Hubert Selby Jr. (Cubby)





"I would replace 'the american dream' with a quest for the VISION of life...and a vision transcends dreams. Dreams can come from the ego. Vision comes from the spirit. And instead of striving to 'get', to believe that you can achieve anything through 'getting', I would stress that fact that life is not getting, life is GIVING and you never know what you have to give until you're in the process of giving it away and when you make that commitment, you will find within yourself all the infinite resources necessary to fulfill your commitment to life and you can end up making money doing it and get all the 'stuff' and everything, But as a result, not a goal."

"Sometimes we have the absolute certainty that there's something inside us that's so hideous and monstrous that if we ever search it out we won't be able to stand looking at it. But it's when we're willing to come face to face with that demon that we face the angel."

"Being an artist doesn't take much, just everything you got. Which means, of course, that as the process is giving you life, it is also bringing you closer to death. But it's no big deal. They are one and the same and cannot be avoided or denied. So when I totally embrace this process, this life/death, and abandon myself to it, I transcend all this meaningless gibberish and hang out with the gods. It seems to me that that is worth the price of admission."

"What I have done is put all the energy I possibly can into the perfection of my art and so when you do that you're involved with creation and the eternal now of life, so it would have to be pertinent to any period of life."

"I understood that the primary responsibility of the artist is to be free of the human ego. And I don't have the right to impose myself between the work and the reader, so I worked very hard to get me out of the book. And I write by ear. So music is very important to me, so I have to develop a style of writing, a typography, that reflects what I hear and I have to find the right words to describe what I see and what I feel. And what I want to do is put the reader through an emotional experience which means that I have to experience every emotion that I put into the book."

Duncan Elkinson] Q: The book [Requiem for a Dream] is very cinemaesque in the way that it's laid out ad the way that it reads; were there any difficulties in translating the words into action the action back into words?
"Well that's always a task, especially with a good book because what makes a book different than an ordinary book is an ineffable quality that can't really pinpoint necessarily and to retain that while translating it or transposing it into another medium that can be a very difficult task, but Darren [Aronofsky] is a real vision, he's a real filmmaker, he's not just a hollywood moviemaker, this guy's a real filmmaker and he found ways of bringing this, not only bringing that element to the screen, but of bringing it in a contemporary way...really extraordinary."

"What happens in my work is there is no catharsis [...] it's just such intense suffering and darkness that the reader finds within themselves the ability to love the unlovable and I...I didn't figure out that oh this is what I'm going to do--of course not--but if that's the result I think it's absolutely wonderful and magnificent...I mean if I can do that I can't think of a greater goal to work for and towards than than to help another human being find out that the light they're seeking is just within them and it's always there."
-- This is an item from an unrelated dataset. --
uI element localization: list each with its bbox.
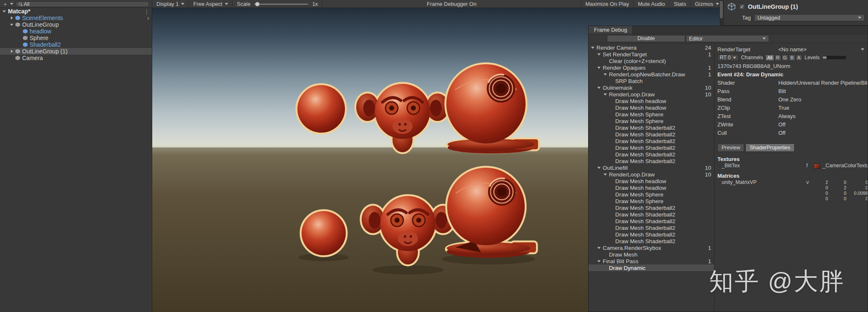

"I don't think the word "service" really describes what he [Albert Schweitzer] and Robeson and Gandhi and people like that do--it is so much beyond that, it's total surrender of self to something divine and not like divine in the sense of a church or a religious god but the divinity in man, the divinity in each and every one of us...seems to me that that's what they were worshipping in their way and dedicated their lives to, and they have helped make the world a little more comfortable for all of us."

"As a kid I couldn't understand why we were always hurting each other...it baffled me...and when I was 8 years old I decided I was going to be a bacteriologist and find a way to heal all the pain in the world [laughs warmly]."